In the dimness, they passed a faded poster from the Time Before: “BOSTON MARATHON 2024.” Below it, someone had scrawled: “We run on.”
The 43rd minute warning buzzer echoed through the tunnel. Time to go. They changed quickly into their corporate-approved attire, disabled their counterfeit bracelets, and prepared to return to the world above. Each would leave separately, using different exits, returning to their lives of enforced stillness.
But they would be back. As long as there were hidden running shoes and hearts that yearned for movement, the 26.2 Club would endure.
Maria was the last to leave, as always. She paused at the tunnel entrance, touching the small tattoo on her wrist - not the number 26.2, that would be too obvious. Just a small infinity symbol. To most, it meant nothing. But to her fellow rebels, it meant everything.

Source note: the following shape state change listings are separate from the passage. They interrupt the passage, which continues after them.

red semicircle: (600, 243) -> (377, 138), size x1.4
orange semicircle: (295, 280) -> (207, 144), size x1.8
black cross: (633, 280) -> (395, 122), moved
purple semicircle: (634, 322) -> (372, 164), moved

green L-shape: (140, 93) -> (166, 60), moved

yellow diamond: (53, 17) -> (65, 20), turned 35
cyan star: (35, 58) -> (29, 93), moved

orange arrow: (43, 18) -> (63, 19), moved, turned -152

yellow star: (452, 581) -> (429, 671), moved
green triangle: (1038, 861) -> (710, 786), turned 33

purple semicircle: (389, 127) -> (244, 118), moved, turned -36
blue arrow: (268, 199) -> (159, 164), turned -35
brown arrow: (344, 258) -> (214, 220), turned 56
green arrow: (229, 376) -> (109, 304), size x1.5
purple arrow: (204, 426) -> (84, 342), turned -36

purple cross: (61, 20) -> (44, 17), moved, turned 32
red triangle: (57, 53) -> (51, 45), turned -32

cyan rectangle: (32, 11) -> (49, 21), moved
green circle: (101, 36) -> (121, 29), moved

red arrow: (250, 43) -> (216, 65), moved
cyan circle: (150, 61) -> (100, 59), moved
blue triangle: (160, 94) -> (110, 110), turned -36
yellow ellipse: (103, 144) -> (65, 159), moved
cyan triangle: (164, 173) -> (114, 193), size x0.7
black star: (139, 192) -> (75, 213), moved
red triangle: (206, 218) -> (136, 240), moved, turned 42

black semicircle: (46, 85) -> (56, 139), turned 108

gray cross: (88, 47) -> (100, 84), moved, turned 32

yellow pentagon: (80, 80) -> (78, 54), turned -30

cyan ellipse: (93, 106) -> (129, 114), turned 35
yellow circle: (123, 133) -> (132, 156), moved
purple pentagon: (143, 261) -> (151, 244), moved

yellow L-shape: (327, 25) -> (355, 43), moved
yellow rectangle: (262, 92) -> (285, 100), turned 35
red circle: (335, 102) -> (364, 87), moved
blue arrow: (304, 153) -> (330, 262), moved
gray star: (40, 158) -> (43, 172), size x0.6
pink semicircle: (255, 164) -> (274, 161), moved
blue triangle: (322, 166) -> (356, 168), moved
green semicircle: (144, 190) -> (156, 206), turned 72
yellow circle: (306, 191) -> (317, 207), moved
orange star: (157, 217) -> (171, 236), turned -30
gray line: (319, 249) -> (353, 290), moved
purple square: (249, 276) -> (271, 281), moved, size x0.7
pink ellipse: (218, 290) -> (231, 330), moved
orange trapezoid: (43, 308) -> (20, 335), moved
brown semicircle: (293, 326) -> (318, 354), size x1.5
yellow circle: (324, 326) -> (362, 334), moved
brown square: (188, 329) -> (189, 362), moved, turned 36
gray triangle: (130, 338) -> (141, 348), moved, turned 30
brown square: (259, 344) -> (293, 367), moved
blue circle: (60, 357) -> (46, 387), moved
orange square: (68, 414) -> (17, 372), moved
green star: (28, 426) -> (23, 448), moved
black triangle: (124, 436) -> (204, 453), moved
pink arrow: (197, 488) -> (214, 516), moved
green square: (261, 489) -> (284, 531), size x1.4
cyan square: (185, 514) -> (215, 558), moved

Because the marathon never really ended. It just went underground.
As she rode the automated walkway home, surrounded by citizens being safely transported by AutoMove Corp’s finest products, Maria allowed herself a small smile. Let them monitor her movements. Let them track her steps. They couldn’t monitor her dreams of split times and finish lines. They couldn’t track the marathon in her heart.
Tomorrow, she’d be the perfect stationary citizen. But for 42 minutes tonight, she had been free. And in 29 days, when the system rebooted again, she would be free once more.
Because you can outlaw running, but you can’t outlaw runners.